The young women called over the waiter, and asked for the children’s menu. For a micro-second I thought, “they’re ordering food for a new baby??” My second thought was, “That kids’ menu is for people twelve and under! What are these young women doing trying to get away with ordering the kids’ meal?” But then I looked at them more closely, and it dawned on me. They were certainly lying about their age, but not by much. They were probably 14 or 15.

You can’t help paying attention to people at your same table at dinner. The young women (or girls) laughed and gossiped over dinner. They each pulled out their cell phones at least five or six times to get and receive texts. They hassled the waiter that Benihnana’s Americanized version of Japanese food wasn’t Americanized enough for them.  They protested, didn’t the waiter hear them when they asked for no vegetables? They acted, in short, like typical teenagers.

As we went to leave, I congratulated the Mom and told her how beautiful her baby boy is. They all wished Evan a happy 5th birthday. But all I could think about was what lays in store for their boy, and what his 5th birthday will be like. And the girls’ birthdays, when they turn 15 or 16.

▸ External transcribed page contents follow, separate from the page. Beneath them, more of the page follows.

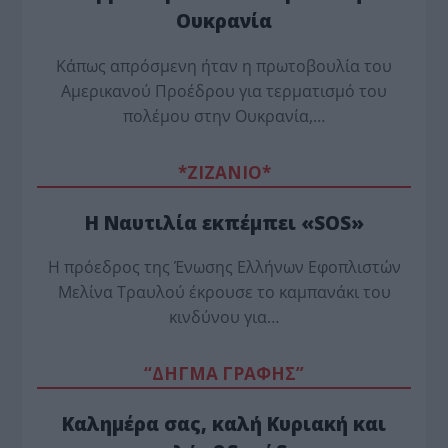
Ουκρανία
Κάπως απρόσμενη ήταν η πρωτοβουλία του
Αμερικανού Προέδρου για τερματισμό του
πολέμου στην Ουκρανία,…
*ZΙΖΑΝΙΟ*
Η Ναυτιλία εκπέμπει «SOS»
Η πρόεδρος της Ένωσης Ελλήνων Εφοπλιστών
Μελίνα Τραυλού έ­κρουσε το καμπανάκι του
κινδύνου για…
“ΔΗΓΜΑ ΓΡΑΦΗΣ”
Καλημέρα σας, καλή Κυριακή και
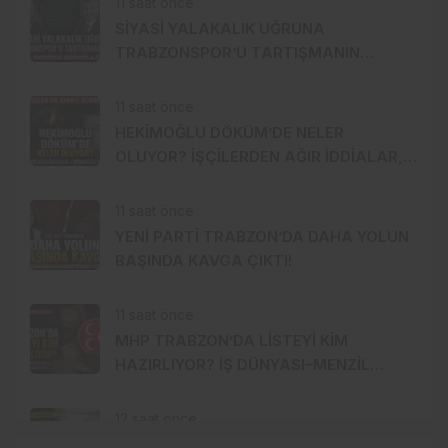
11 saat önce
SİYASİ YALAKALIK UĞRUNA
TRABZONSPOR’U TARTIŞMANIN
ORTASINA ATTI!
11 saat önce
HEKİMOĞLU DÖKÜM’DE NELER
OLUYOR? İŞÇİLERDEN AĞIR İDDİALAR,
ŞİRKETTEN SERT CEVAP!
11 saat önce
YENİ PARTİ TRABZON’DA DAHA YOLUN
BAŞINDA KAVGA ÇIKTI!
11 saat önce
MHP TRABZON’DA LİSTEYİ KİM
HAZIRLIYOR? İŞ DÜNYASI–MENZİL
HATTI YÖNETİME Mİ TAŞINIYOR?
12 saat önce
FINDIK 255 TL’DE KALDI, AK PARTİ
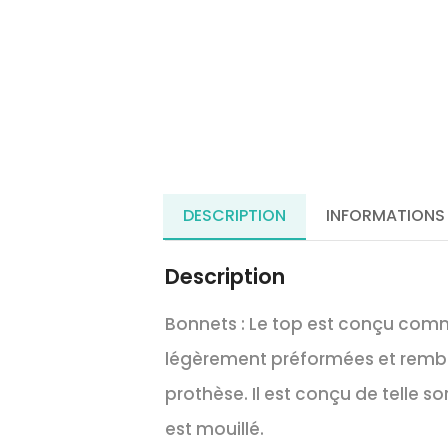
DESCRIPTION
INFORMATIONS
Description
Bonnets :
Le top est conçu comm
légèrement préformées et rembo
prothèse. Il est conçu de telle s
est mouillé.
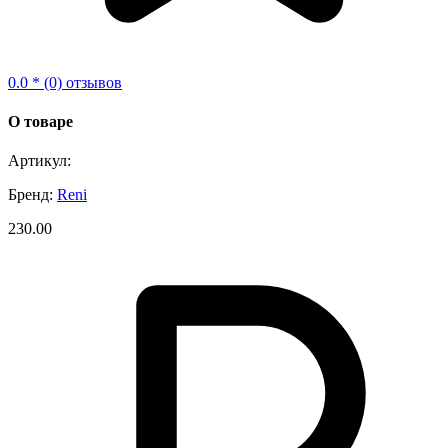
0.0 * (0) отзывов
О товаре
Артикул:
Бренд:
Reni
230.00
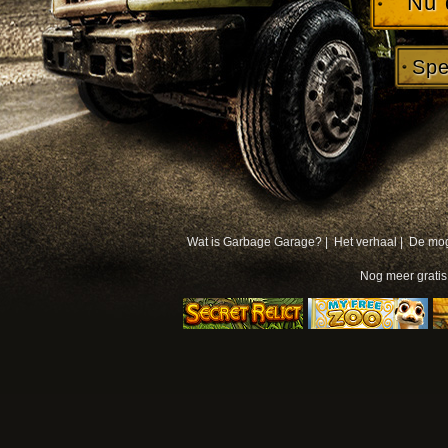
Nu 
Spe
Wat is Garbage Garage? |
Het verhaal |
De mog
Nog meer
grati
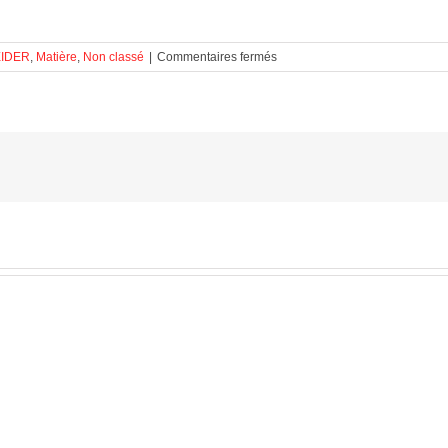
sur
EIDER
,
Matière
,
Non classé
|
Commentaires fermés
Communication
énergétique
animale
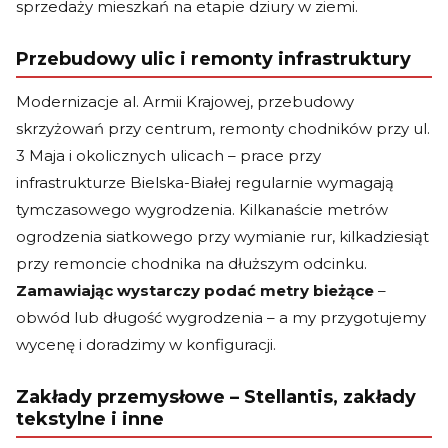
sprzedaży mieszkań na etapie dziury w ziemi.
Przebudowy ulic i remonty infrastruktury
Modernizacje al. Armii Krajowej, przebudowy
skrzyżowań przy centrum, remonty chodników przy ul.
3 Maja i okolicznych ulicach – prace przy
infrastrukturze Bielska-Białej regularnie wymagają
tymczasowego wygrodzenia. Kilkanaście metrów
ogrodzenia siatkowego przy wymianie rur, kilkadziesiąt
przy remoncie chodnika na dłuższym odcinku.
Zamawiając wystarczy podać metry bieżące
–
obwód lub długość wygrodzenia – a my przygotujemy
wycenę i doradzimy w konfiguracji.
Zakłady przemysłowe – Stellantis, zakłady
tekstylne i inne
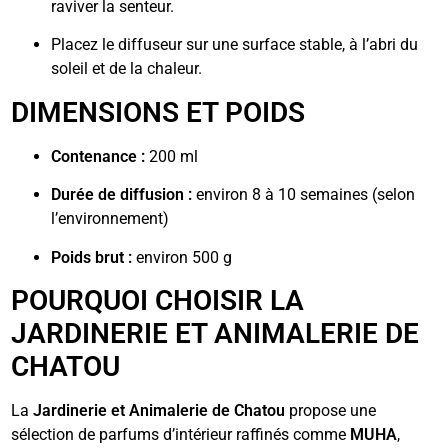
raviver la senteur.
Placez le diffuseur sur une surface stable, à l’abri du
soleil et de la chaleur.
DIMENSIONS ET POIDS
Contenance :
200 ml
Durée de diffusion :
environ 8 à 10 semaines (selon
l’environnement)
Poids brut :
environ 500 g
POURQUOI CHOISIR LA
JARDINERIE ET ANIMALERIE DE
CHATOU
La
Jardinerie et Animalerie de Chatou
propose une
sélection de parfums d’intérieur raffinés comme
MUHA
,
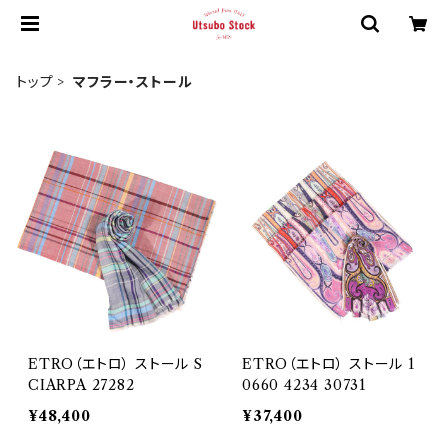
トップ
マフラー・ストール
ETRO（エトロ） ストール S
ETRO（エトロ） ストール 1
CIARPA 27282
0660 4234 30731
¥48,400
¥37,400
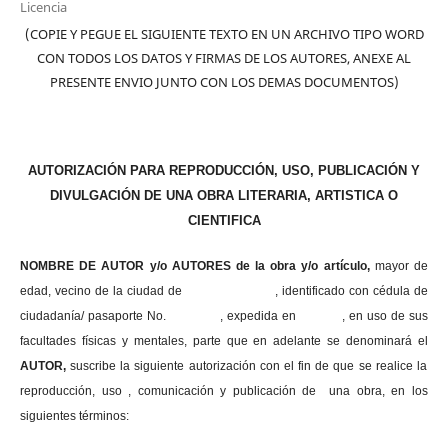
Licencia
(COPIE Y PEGUE EL SIGUIENTE TEXTO EN UN ARCHIVO TIPO WORD
CON TODOS LOS DATOS Y FIRMAS DE LOS AUTORES, ANEXE AL
PRESENTE ENVIO JUNTO CON LOS DEMAS DOCUMENTOS)
AUTORIZACIÓN PARA REPRODUCCIÓN, USO, PUBLICACIÓN Y
DIVULGACIÓN DE UNA OBRA LITERARIA, ARTISTICA O
CIENTIFICA
NOMBRE DE AUTOR y/o AUTORES de la obra y/o artículo,
mayor de
edad, vecino de la ciudad de , identificado con cédula de
ciudadanía/ pasaporte No. , expedida en , en uso
de sus
facultades físicas y mentales, parte que en adelante se denominará el
AUTOR,
suscribe la siguiente autorización con el fin de que se realice la
reproducción, uso , comunicación y publicación de una obra, en los
siguientes términos:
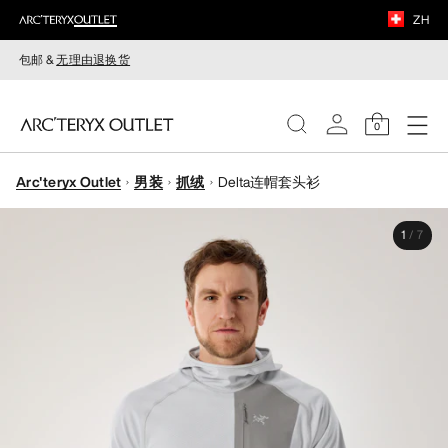
ZH
包邮 &
无理由退换货
0
Arc'teryx Outlet
男装
抓绒
Delta连帽套头衫
女装
1
/
7
男装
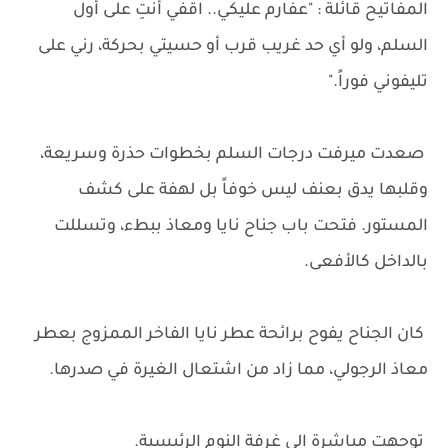
المفاتيح قائلة : "عفارم عليكي.. اقفي أنتِ على أول
السلم، ولو أي حد غريب قرب أو حسيتي بحركة، رني على
تليفوني فوراً."
صعدت ميرفت درجات السلم بخطوات حذرة وسريعة،
وقلبها يدق بعنف ليس خوفاً بل لهفة على كشف
المستور. فتحت باب جناح نايا ومعاذ ببطء، وتسللت
بالداخل كالأفعى.
كان الجناح يفوح برائحة عطر نايا الفاخر الممزوج بعطر
معاذ الرجولي، مما زاد من اشتعال الغيرة في صدرها.
توجهت مباشرة إلى غرفة النوم الرئيسية.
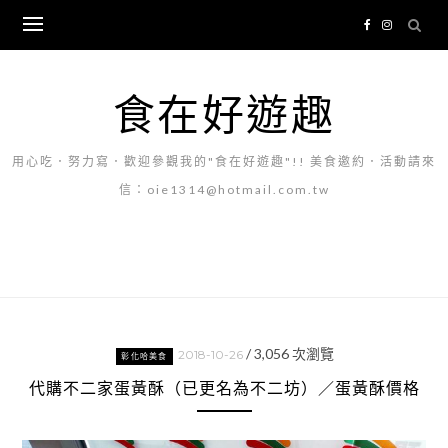
Skip
to
content
食在好遊趣
用心吃．努力寫．歡迎參觀我的"食在好遊趣"!! 美食邀約．活動請來
信：oie1314@hotmail.com.tw
/
3,056
次瀏覽
2018-10-26
彰化哈美食
代購不二家蛋黃酥（已更名為不二坊）／蛋黃酥價格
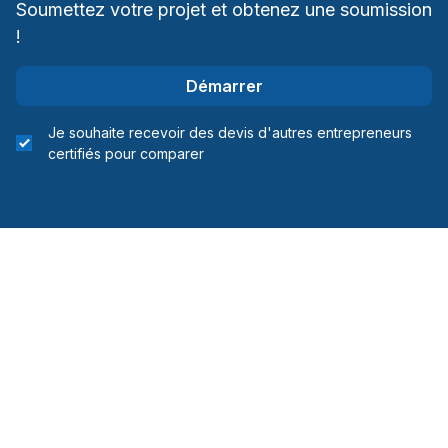
Soumettez votre projet et obtenez une soumission
!
Démarrer
Je souhaite recevoir des devis d'autres entrepreneurs
certifiés pour comparer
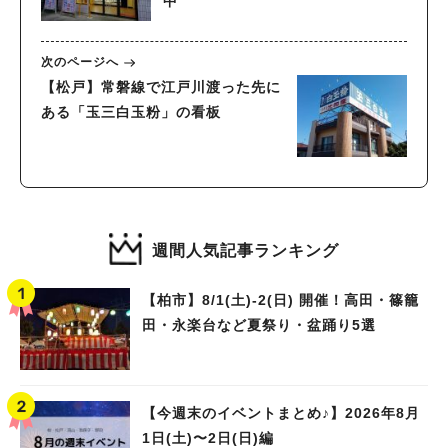
中
次のページへ
【松戸】常磐線で江戸川渡った先に
ある「玉三白玉粉」の看板
週間人気記事ランキング
【柏市】8/1(土)‐2(日) 開催！高田・篠籠
田・永楽台など夏祭り・盆踊り5選
【今週末のイベントまとめ♪】2026年8月
1日(土)〜2日(日)編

My PhD student Betsy DiSalvo and I run a program called Glitch Game Testers, designed to help economically less advantaged urban youth choose to pursue higher education in computer science. I hear about our teens’ struggles directly and indirectly all the time. But I have the privilege to almost always see them at their best, in a context that makes me hopeful for their futures. I’ve always been happy that we’re trying to help. I left dinner last night despondent that we’re not doing enough. You read about the statistics, but you don’t often have dinner with them.